An enormous ice dam formed at the source of the Niagara River on the eastern shore of Lake Erie on March 29, 1848. Just after midnight, the thunderous sound of water surging over the great falls at Niagara came to a halt as the flow of water became severely restricted due to the ice jam. The eerie silence persisted throughout the day and into the next evening until the waters of Lake Erie broke through the blockage and resumed their course down the river and over the falls.

[Niagara Falls, General View from Hennepin Point, Winter]. A.G. Landreth, c1914. Panoramic Photographs. Prints & Photographs Division

By 1848, Niagara Falls was already a popular tourist spot, attracting thousands of visitors each summer. Daguerreotypist Platt Babbitt set up a studio and began taking images of tourists watching the falls in 1853.

American Falls from Goat Island, Niagara. c1908. Detroit Publishing Company. Prints & Photographs Division

The commercial development of the land surrounding the falls sparked a movement to preserve the falls’ natural beauty through public ownership. These efforts culminated in the July 15, 1885, opening of the 400-acre Niagara Reservation State Park. Now known as the Niagara Falls State Park, it is the oldest state park in the country.

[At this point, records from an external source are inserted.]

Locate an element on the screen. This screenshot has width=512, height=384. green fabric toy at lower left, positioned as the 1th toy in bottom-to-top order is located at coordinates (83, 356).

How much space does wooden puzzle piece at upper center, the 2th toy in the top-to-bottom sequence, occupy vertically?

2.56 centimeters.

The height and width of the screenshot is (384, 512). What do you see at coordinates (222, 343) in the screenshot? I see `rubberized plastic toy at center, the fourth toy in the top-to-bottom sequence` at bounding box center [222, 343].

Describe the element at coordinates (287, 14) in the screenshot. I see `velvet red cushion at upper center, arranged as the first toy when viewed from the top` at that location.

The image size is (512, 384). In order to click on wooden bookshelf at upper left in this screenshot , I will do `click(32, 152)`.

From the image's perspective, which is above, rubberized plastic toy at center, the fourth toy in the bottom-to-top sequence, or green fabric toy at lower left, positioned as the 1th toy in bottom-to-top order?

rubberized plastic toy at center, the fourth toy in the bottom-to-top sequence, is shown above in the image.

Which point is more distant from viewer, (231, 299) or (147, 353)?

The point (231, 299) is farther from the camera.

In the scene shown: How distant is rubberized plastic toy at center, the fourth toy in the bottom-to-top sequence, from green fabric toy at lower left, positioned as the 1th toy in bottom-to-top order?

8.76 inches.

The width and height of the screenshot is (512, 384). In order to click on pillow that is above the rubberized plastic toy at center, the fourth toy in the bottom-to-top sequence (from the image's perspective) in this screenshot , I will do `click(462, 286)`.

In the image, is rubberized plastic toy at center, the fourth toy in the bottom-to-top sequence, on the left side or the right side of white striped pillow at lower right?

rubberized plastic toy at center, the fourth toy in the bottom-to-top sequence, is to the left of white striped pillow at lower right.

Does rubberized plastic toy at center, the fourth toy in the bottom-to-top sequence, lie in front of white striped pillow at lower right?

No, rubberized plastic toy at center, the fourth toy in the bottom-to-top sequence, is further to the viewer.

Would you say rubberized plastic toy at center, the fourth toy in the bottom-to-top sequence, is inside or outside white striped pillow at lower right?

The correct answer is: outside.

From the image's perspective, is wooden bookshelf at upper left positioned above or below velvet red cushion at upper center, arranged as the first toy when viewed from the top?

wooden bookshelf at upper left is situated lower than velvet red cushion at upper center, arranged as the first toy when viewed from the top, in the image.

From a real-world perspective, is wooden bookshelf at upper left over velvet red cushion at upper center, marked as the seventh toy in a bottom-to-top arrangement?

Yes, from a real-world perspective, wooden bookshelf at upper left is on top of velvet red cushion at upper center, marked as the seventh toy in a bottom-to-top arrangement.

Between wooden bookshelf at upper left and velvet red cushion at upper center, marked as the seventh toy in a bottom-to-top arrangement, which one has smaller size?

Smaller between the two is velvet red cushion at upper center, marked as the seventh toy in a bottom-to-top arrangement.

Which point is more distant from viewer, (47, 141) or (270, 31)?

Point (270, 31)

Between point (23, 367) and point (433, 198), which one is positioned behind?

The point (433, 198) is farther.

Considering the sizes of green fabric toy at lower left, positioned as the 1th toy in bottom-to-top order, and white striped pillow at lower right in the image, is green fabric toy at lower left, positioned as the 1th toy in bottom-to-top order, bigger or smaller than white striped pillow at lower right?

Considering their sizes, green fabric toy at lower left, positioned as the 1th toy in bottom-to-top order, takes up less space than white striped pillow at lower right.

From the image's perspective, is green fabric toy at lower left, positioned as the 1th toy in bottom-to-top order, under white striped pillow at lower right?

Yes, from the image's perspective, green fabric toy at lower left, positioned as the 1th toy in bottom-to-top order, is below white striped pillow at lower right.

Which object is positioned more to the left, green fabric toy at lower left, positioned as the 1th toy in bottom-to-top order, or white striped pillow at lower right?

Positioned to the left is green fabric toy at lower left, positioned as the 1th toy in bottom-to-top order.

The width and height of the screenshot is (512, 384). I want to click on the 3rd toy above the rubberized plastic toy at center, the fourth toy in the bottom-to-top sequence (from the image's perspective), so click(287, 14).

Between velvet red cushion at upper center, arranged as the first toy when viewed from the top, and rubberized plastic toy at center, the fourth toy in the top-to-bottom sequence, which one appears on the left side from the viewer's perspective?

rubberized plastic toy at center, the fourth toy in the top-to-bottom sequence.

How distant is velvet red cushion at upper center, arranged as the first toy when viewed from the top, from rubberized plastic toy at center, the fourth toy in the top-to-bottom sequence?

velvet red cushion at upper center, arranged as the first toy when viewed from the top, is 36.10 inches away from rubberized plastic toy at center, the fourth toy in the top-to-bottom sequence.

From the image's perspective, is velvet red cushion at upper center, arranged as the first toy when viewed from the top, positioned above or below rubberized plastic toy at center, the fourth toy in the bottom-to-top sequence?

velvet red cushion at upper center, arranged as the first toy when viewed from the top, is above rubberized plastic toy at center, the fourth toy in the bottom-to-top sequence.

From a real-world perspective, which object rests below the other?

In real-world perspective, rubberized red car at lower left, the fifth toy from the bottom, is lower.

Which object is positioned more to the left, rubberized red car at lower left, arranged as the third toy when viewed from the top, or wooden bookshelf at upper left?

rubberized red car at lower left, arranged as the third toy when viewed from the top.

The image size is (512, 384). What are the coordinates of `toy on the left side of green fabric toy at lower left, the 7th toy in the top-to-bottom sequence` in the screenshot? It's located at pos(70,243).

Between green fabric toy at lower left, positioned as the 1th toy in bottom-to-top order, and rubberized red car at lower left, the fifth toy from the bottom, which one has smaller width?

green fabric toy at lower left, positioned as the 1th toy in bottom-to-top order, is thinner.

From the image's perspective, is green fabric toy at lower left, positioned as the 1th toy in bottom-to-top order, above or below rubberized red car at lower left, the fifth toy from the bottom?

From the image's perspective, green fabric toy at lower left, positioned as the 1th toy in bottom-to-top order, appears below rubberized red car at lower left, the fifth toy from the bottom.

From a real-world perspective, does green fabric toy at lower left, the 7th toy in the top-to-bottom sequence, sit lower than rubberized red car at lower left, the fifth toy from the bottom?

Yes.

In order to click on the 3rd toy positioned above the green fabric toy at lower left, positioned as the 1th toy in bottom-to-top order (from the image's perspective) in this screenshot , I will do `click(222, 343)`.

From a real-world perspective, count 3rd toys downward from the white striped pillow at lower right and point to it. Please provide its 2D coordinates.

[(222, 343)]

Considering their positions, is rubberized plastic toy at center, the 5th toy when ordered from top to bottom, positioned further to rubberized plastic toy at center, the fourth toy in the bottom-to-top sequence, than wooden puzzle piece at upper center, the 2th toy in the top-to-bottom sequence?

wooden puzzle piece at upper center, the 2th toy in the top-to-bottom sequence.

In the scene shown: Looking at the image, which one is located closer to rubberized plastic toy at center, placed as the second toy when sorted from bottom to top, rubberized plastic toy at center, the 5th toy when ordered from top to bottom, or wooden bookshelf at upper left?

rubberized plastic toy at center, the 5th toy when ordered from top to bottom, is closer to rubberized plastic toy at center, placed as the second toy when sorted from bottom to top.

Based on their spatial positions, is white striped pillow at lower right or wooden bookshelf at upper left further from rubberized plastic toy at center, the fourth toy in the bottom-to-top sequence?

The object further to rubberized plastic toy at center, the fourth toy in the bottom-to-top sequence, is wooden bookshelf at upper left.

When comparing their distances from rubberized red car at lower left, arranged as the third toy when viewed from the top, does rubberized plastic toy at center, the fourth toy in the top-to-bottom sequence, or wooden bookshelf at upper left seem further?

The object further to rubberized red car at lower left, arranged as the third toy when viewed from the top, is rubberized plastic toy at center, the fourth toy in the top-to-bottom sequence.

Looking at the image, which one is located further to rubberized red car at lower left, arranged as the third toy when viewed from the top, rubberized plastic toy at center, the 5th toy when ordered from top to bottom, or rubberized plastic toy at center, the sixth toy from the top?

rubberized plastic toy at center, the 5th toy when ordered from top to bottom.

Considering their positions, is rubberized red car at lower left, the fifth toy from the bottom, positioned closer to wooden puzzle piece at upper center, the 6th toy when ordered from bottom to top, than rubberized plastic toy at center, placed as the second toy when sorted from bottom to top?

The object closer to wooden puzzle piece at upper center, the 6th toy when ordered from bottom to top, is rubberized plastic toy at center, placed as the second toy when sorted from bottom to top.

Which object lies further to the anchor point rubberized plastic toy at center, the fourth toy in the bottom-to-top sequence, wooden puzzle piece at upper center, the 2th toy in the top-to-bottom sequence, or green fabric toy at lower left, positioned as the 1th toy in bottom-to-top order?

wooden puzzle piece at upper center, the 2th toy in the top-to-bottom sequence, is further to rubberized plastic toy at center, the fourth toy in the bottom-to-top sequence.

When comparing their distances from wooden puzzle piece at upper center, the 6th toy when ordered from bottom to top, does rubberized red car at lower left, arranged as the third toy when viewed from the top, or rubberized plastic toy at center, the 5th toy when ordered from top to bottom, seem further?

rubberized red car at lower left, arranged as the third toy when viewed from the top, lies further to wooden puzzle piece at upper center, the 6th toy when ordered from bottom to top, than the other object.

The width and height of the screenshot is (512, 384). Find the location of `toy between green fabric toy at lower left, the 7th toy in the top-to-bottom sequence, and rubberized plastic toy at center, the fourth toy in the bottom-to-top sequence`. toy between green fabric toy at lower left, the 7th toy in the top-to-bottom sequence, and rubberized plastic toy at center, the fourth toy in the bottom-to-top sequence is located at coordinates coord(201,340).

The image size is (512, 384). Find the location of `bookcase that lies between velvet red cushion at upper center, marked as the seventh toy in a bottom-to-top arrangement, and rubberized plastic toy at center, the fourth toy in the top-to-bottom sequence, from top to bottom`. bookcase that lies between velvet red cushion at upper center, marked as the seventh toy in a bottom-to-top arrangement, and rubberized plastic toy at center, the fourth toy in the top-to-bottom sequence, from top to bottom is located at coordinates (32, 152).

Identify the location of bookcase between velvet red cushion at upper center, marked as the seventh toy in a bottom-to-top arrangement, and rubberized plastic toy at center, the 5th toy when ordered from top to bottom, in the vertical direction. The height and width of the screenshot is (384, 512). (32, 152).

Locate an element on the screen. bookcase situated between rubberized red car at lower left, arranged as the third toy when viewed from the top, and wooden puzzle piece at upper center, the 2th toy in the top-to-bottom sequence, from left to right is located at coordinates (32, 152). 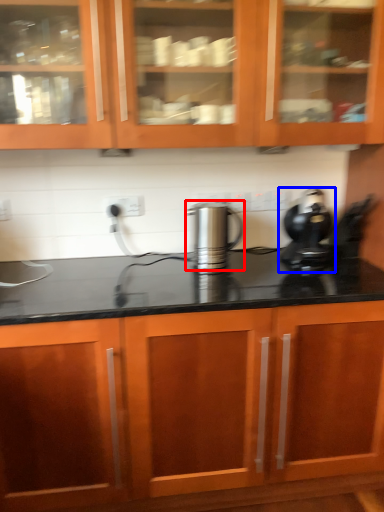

In his address at the opening of the park, James T. Carter, an eminent New York lawyer and legal scholar, made an eloquent plea for the preservation, through public ownership, of scenic wonders. “These visions of Infinite Beauty here unfolded to the eye are not a property,” Carter insisted, “but a shrine—a temple erected by the hand of the Almighty for all the children of men.” Carter’s address is featured in The Evolution of the Conservation Movement, 1850-1920.